Iran, the United States, Nuclear Non-Proliferation and Disarmament, at the United Nations

World leaders will descend upon New York this week to meet, and deliver their annual remarks to the United Nations General Assembly. The Syrian crisis is sure to take up a fair amount of diplomatic attention at the podium and on the sidelines, but there will also be opportunities for nuclear diplomacy.

All eyes will be on Hassan Rouhani on Tuesday, when he makes his first address to the body as Iran’s new president. He has made a series of remarks that have indicated an openness to a fresh dialogue around Iran’s nuclear program (see, for example, his op-ed in The Washington Post/Sept. 19; and an NBC news interview on Sept. 18). U.S. President Barack Obama and other world leaders will also likely send signals to indicate their readiness to engage. Whether or not the United States and partners will move quickly to take advantage of the apparent opening remains to be seen. President Obama has already been exchanging letters with President Rouhani, and Obama has said that the West should be willing to “test” his counterpart’s apparent interest in opening a wider dialogue. Whether or not they meet directly at the United Nations, engagement with other leaders will continue on the issue and could grease the wheels of diplomacy.

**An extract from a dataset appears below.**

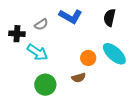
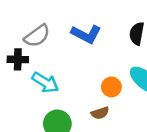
gray semicircle: (41, 24) -> (37, 36), moved, size x1.5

To be sure, Obama faces skepticism greater than his own. Like Israel’s Prime Minister Benjamin Netanyahu, some will see the new Iranian President’s remarks in favor of new dialogue as duplicitous (for example, William Kristol in the Weekly Standard), and will maintain that cooperative steps will merely give more time and leeway for Iran to become the next nuclear-armed state in the Middle East. Meanwhile, Congress continues to move forward with tightening sanctions on Iran, a process which seems to have taken on a life of its own.

Yet U.S. sanctions and force are not necessarily going to change Iran’s nuclear decisions, even though they affect the country economically. Action that works to address the nuclear issues and security concerns specifically are still available and active. To this end, the IAEA and Iran are meeting in Vienna on September 27 and E3+3/P5+1 Representative Catherine Ashton is also due to meet with Iranian Foreign Minister Mohammad Javad Zarif in New York on the sidelines of the U.N. gathering.

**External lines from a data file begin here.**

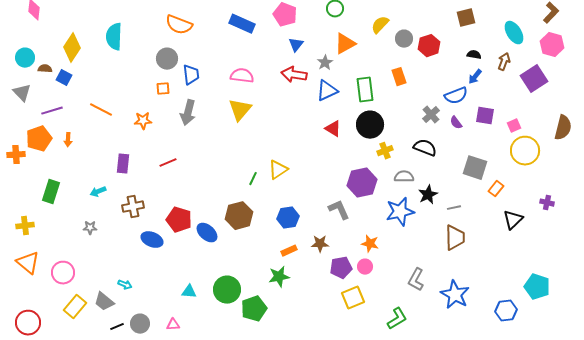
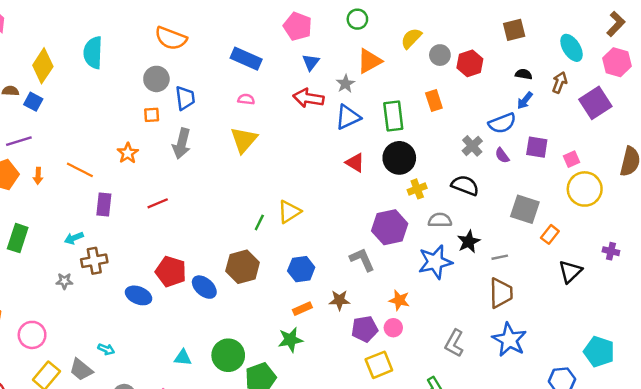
blue rectangle: (242, 24) -> (246, 59), moved
pink semicircle: (242, 76) -> (246, 99), size x0.6
orange line: (101, 110) -> (80, 170), moved
orange star: (143, 121) -> (128, 153), turned -30
brown cross: (133, 207) -> (94, 261), moved
blue star: (455, 295) -> (509, 340), moved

Many have also recently noted the importance and potential utility of re-focusing on a WMD-Free Zone in the Middle East (see here and here, for example) in light of the Syrian chemical attack, and Iran and other friends and competitors in the region would be part of this zone, including the one country that is currently thought to have nuclear weapons: Israel. A hoped-for 2012 conference on the Zone was never held. As other countries in the region might look to nuclear energy in the region, they will focus on how Iran’s nuclear program is addressed, and judge how useful it will be to stay engaged in the non-proliferation regime. (BASIC held an international conference on this issue of nuclear non-proliferation in the Gulf, back in March.)

Building broader confidence on non-proliferation efforts, and nuclear disarmament, will be on the agenda at another meeting on the sidelines in New York on Tuesday. The Nuclear Non-Proliferation and Disarmament Initiative (NPDI) will host Foreign Ministers from Australia, Canada, Chile, Germany, Japan, Mexico, the Netherlands, Poland, Turkey and the United Arab Emirates. The group aims to keep focus on the consensus issues building on momentum from the last Nuclear Non-Proliferation Treaty (NPT) Review Conference of 2010; the quintessential meeting on nuclear non-proliferation and disarmament.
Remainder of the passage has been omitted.